When deploying, use the -p option, if port is changed from the default.

Troubleshooting

Problem	Description
Health checks	Verify that a config server is up and running using /state/v1/health, see start sequence. Status code is `up` if the server is up and has finished bootstrapping. Alternatively, use http://localhost:19071/status.html which will return response code 200 if server is up and has finished bootstrapping. Metrics are found at /state/v1/metrics. Use vespa-model-inspect to find host and port number, port is 19071 by default.
Consistency	When having more than one config server, consistency between the servers is crucial. http://localhost:19071/status can be used to check that settings for config servers are the same for all servers. vespa-config-status can be used to check config on nodes. http://localhost:19071/application/v2/tenant/default/application/default displays active config generation and should be the same on all servers, and the same as in response from running vespa deploy
Bad Node	If running with more than one config server and one of these goes down or has hardware failure, the cluster will still work and serve config as usual (clients will switch to use one of the good servers). It is not necessary to remove a bad server from the configuration. Deploying applications will take longer, as vespa deploy will not be able to complete a deployment on all servers when one of them is down. If this is troublesome, lower the barrier timeout - (default value is 120 seconds). Note also that if you have not configured cluster controllers explicitly, these will run on the config server nodes and the operation of these might be affected.
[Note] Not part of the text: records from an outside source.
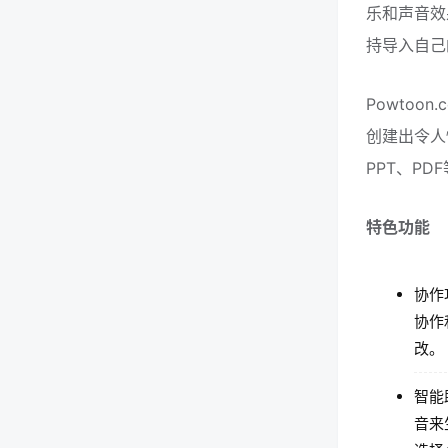
乐和声音效
持导入自己
Powto
创建出令人惊
PPT、PD
特色功能
协作
协作
改。
智能
音来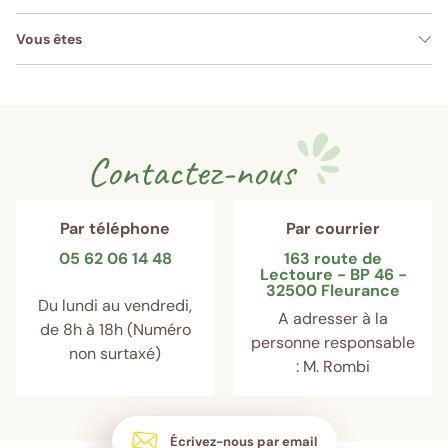
Vous êtes
Contactez-nous
Par téléphone
Par courrier
05 62 06 14 48
163 route de
Lectoure - BP 46 -
32500 Fleurance
Du lundi au vendredi,
A adresser à la
de 8h à 18h (Numéro
personne responsable
non surtaxé)
: M. Rombi
Écrivez-nous par email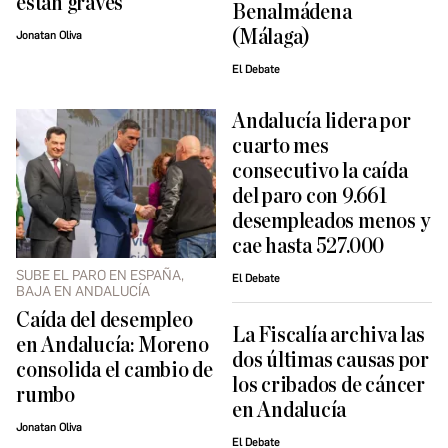
están graves
Benalmádena
(Málaga)
Jonatan Oliva
El Debate
Andalucía lidera por
cuarto mes
consecutivo la caída
del paro con 9.661
desempleados menos y
cae hasta 527.000
SUBE EL PARO EN ESPAÑA,
El Debate
BAJA EN ANDALUCÍA
Caída del desempleo
La Fiscalía archiva las
en Andalucía: Moreno
dos últimas causas por
consolida el cambio de
los cribados de cáncer
rumbo
en Andalucía
Jonatan Oliva
El Debate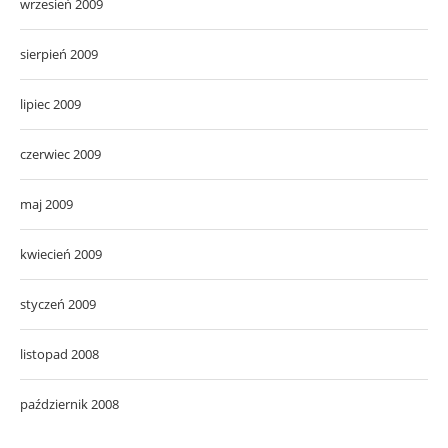
wrzesień 2009
sierpień 2009
lipiec 2009
czerwiec 2009
maj 2009
kwiecień 2009
styczeń 2009
listopad 2008
październik 2008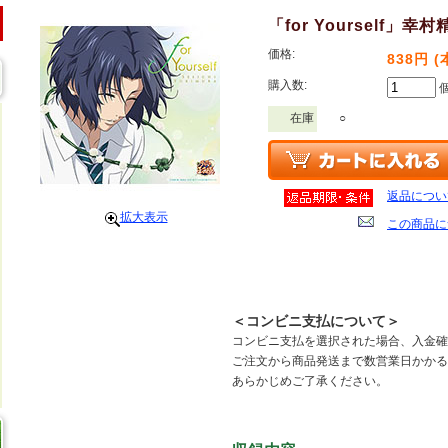
「for Yourself」幸村
価格:
838円 
購入数:
在庫
○
返品につい
拡大表示
この商品に
＜コンビニ支払について＞
コンビニ支払を選択された場合、入金確
ご注文から商品発送まで数営業日かかる
あらかじめご了承ください。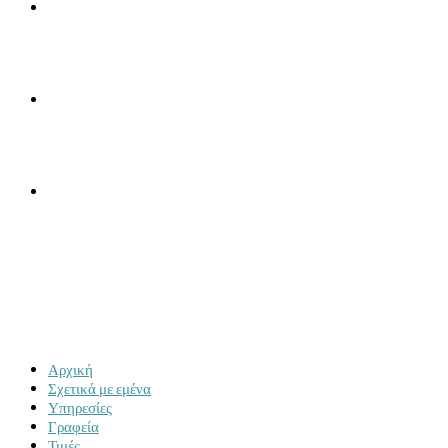
ΓΡΑΦΕΊΑ
ΤΙΜΈΣ
ΕΠΙΚΟΙΝΩΝΊΑ
MENU
CLOSE
Αρχική
Σχετικά με εμένα
Υπηρεσίες
Γραφεία
Τιμές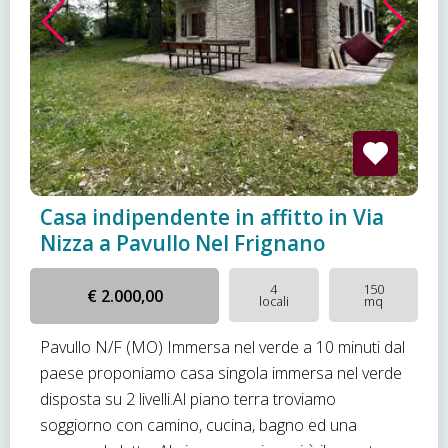
Casa indipendente in affitto in Via
Nizza a Pavullo Nel Frignano
4
150
€ 2.000,00
locali
mq
Pavullo N/F (MO) Immersa nel verde a 10 minuti dal
paese proponiamo casa singola immersa nel verde
disposta su 2 livelli.Al piano terra troviamo
soggiorno con camino, cucina, bagno ed una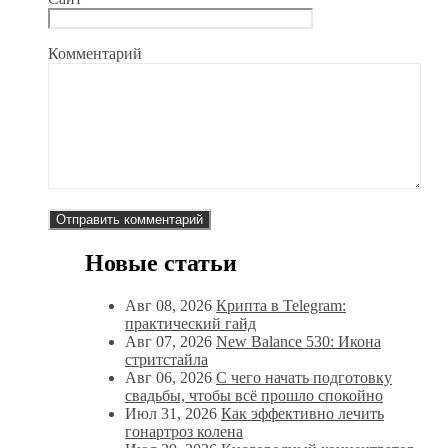
Комментарий
Новые статьи
Авг 08, 2026
Крипта в Telegram:
практический гайд
Авг 07, 2026
New Balance 530: Икона
стритстайла
Авг 06, 2026
С чего начать подготовку
свадьбы, чтобы всё прошло спокойно
Июл 31, 2026
Как эффективно лечить
гонартроз колена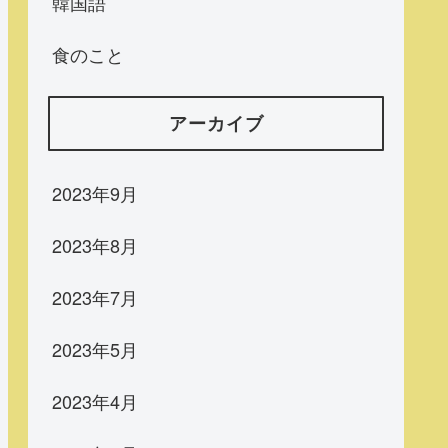
韓国語
食のこと
アーカイブ
2023年9月
2023年8月
2023年7月
2023年5月
2023年4月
This is another reason for not trying to manually remove a bad node from the config server setup.
Stuck filedistribution	The config system distributes binary files (such as jar bundle files) using file-distribution - use vespa-status-filedistribution to see detailed status if it gets stuck.
Memory	Insufficient memory on the host / in the container running the config server will cause startup or deploy / configuration problems - see Docker containers.
ZooKeeper	The following can be caused by a full disk on the config server, or clocks out of sync: at com.yahoo.vespa.zookeeper.ZooKeeperRunner.startServer(ZooKeeperRunner.java:92) Caused by: java.io.IOException: The accepted epoch, 10 is less than the current epoch, 48 Users have reported that "Copying the currentEpoch to acceptedEpoch fixed the problem".